The "Take Back MTV" running gag definitely sets a standard for what the creators feel the target audience of the show to be; yes younger viewers may get the obvious jabs at the way MTV is programmed, but older viewers are going to get the most enjoyment from the entire tone, all the way to the cameos by Kurt Loder, Tabitha Soren, and Matt Pinfield. On a whole, I'd argue the series was never intended to be consumed outright by a younger audience, but thankfully the show keeps its humor level far above the level of pandering and only on occasion does "absurdity" get confused with pointless repetition. "Missionaries" however, sets the seeds for a running storyline involving Chloe Sevigny as Fred and Carrie's roommate, a "refuge" from Seattle (another sketch idea that is good for mild chuckles, but is otherwise stale and dated). Sevigny's character, eventually saps the series of its inherent energy, due in no short part to the actresses' inherent lack of charisma coupled with some of the sloppiest meandering writing in the entire series.

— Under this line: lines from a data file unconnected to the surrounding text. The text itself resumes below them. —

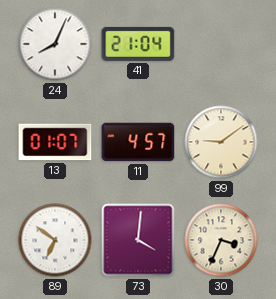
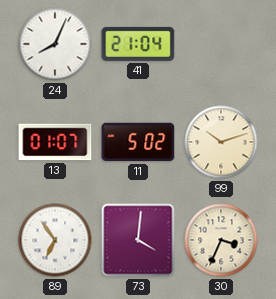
11: 4:57 -> 5:02
99: 9:09 -> 10:12
89: 6:51 -> 6:54
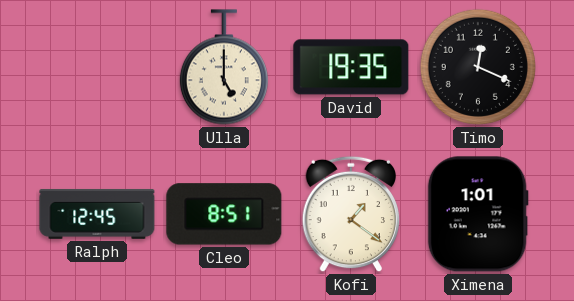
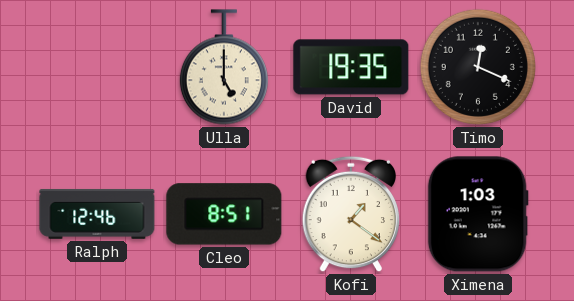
Ralph: 12:45 -> 12:46
Ximena: 1:01 -> 1:03
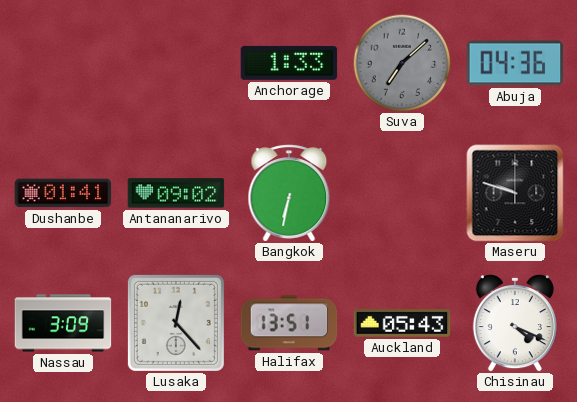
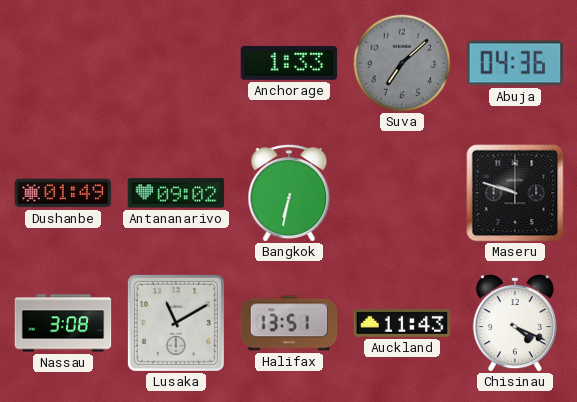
Dushanbe: 01:41 -> 01:49
Nassau: 3:09 -> 3:08
Lusaka: 12:23 -> 11:10
Auckland: 05:43 -> 11:43
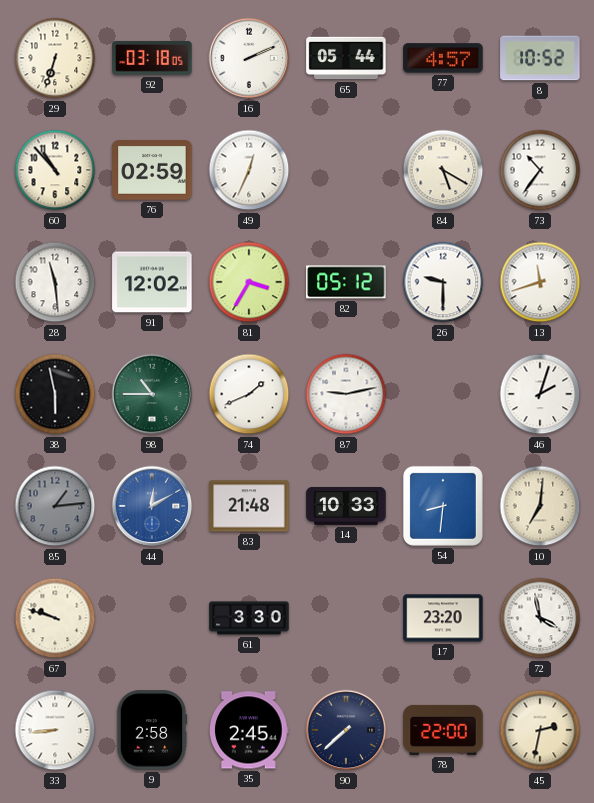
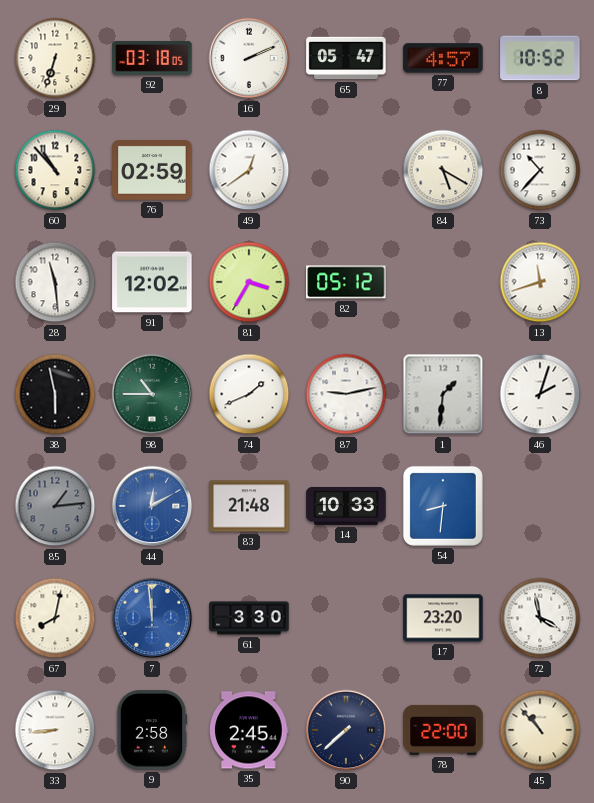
65: 05:44 -> 05:47
49: 12:34 -> 12:39
73: 10:36 -> 10:37
26: 9:30 -> none
1: none -> 1:31
10: 7:01 -> none
67: 9:48 -> 8:02
7: none -> 11:59
45: 2:32 -> 10:53
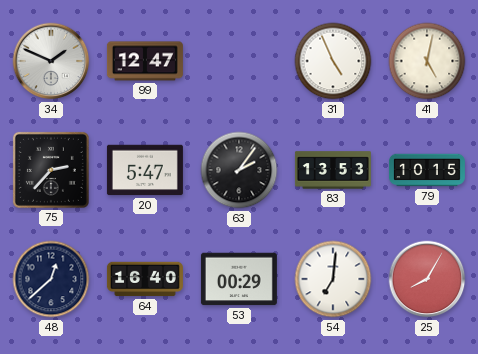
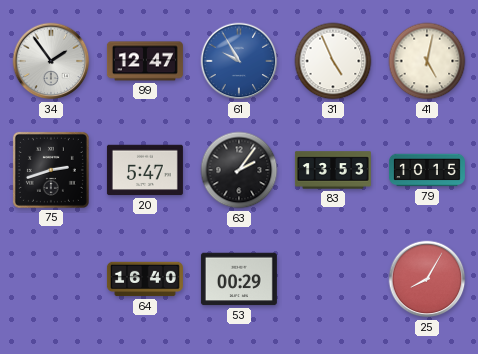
34: 1:49 -> 1:54
61: none -> 9:55
75: 2:37 -> 2:42
48: 12:38 -> none
54: 7:01 -> none
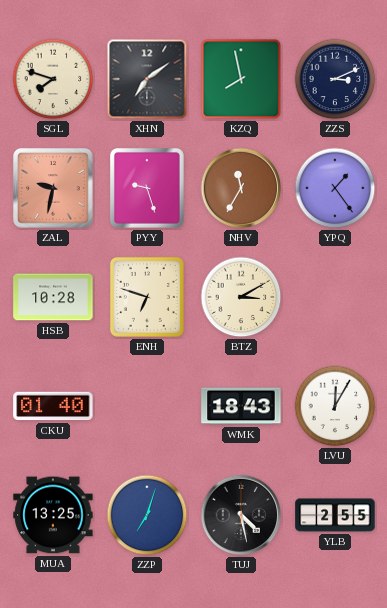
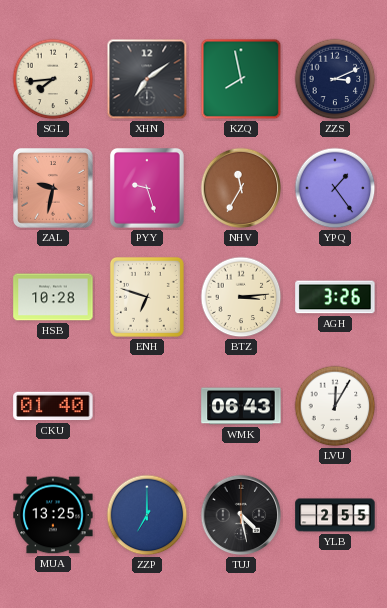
SGL: 7:48 -> 7:44
BTZ: 3:10 -> 3:14
AGH: none -> 3:26
WMK: 18:43 -> 06:43
ZZP: 7:03 -> 7:00
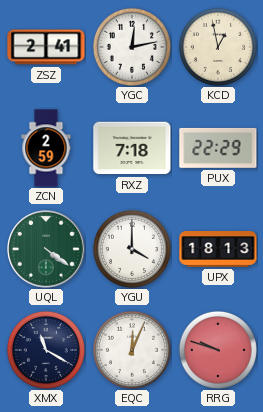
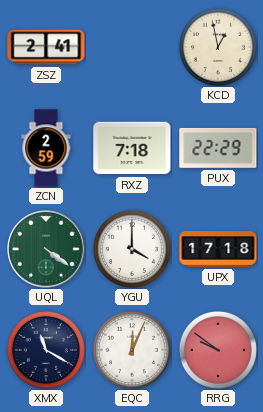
YGC: 12:13 -> none
UPX: 18:13 -> 17:18
RRG: 9:48 -> 9:51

On the upside, a simultaneous running gag involving the Mayor (the always wonderful Kyle MacLachlan), really hits the nail on the head when it comes to local grown political humor, although the appeal transcends merely being a Portland resident. Of course, Fred and Carrie continue to revisit a swath of recurring characters from seasons past, including Kath and Dave as dead-on obnoxious know-it-alls fresh from vacation who cross paths with Nina and Lance, in a moderately amusing episode that ends up showcasing Fred and Carrie's acting talents more than the series' writing talents. On the other hand, the recurring characters of the feminist bookstore owners show signs of running out of gas. It's this very inconsistency that makes "Portlandia" a tough series to digest at times; when the writing is spot-on, it's mandatory viewing, but more often than not, there feels like an inherent failure in the editing process that takes something with fantastic potential down to the merely "good" or "ok" category.

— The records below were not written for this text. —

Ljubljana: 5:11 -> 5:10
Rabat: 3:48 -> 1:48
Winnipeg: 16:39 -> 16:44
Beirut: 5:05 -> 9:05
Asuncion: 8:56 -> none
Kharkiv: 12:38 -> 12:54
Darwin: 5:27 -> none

My criticisms of "Portlandia" might sound harsh, but the fact of the matter is, the series is quite likable, has exhibited brilliance in the past, but its consistency is flat-out frustrating. When I look ahead and think of what directions the writers will take things in season four, I'm optimistic that season four might bring some new recurring characters and give some older ones a chance to cool off, but on the other hand, with the hit-or-miss nature of the season long storylines, I'd hate to think that something as simple and brief as the Milk Advisory Board interludes are going to be forgotten in lieu of pointless nonsense like the extended Chloe Sevigny guest spot. At the very least, fans should hope the competency of the series doesn't wane.
The 1.78:1 anamorphic widescreen transfer is more than acceptable for the nature of the show, with a dialed back color scheme and above average detail. There's a bit of digital noise/grain in the image, but otherwise it's a pleasant show that does manage to convey the feeling of a lot of Portland.

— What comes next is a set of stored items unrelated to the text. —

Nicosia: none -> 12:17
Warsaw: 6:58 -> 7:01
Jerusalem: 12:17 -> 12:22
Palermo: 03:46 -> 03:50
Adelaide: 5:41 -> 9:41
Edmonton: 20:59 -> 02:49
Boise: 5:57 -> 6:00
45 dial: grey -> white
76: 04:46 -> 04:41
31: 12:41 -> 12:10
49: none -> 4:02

The Dolby Digital English 2.0 audio track is more solid than one would expect, with some strong dynamic range at times, most notably during the ear pleasing opening titles (music courtesy of Washed Out). It's a well-engineered mix and provides a very natural sound.
The extras consist of two deleted scenes and a nearly 30-minute featurette titled "Kumali Tours Portlandia" featuring guest star Kumali Nanjiani.
My biggest complaint with this release isn't related to the show or technical quality of the DVD in anyway; instead I have to call out the studio on putting two DVDs in a flimsy "eco friendly" cardboard sleeve case. I could easily see the DVDs getting scratched up from simply trying to get them in an out of downright atrocious packaging. That aside, the third season of "Portlandia" offers a majority of solid, intelligently funny episodes. When the season hits its lowest points, it's not incompetent, just incredibly lazy; fortunately, the highs elicit very earnest laughs. Recommended.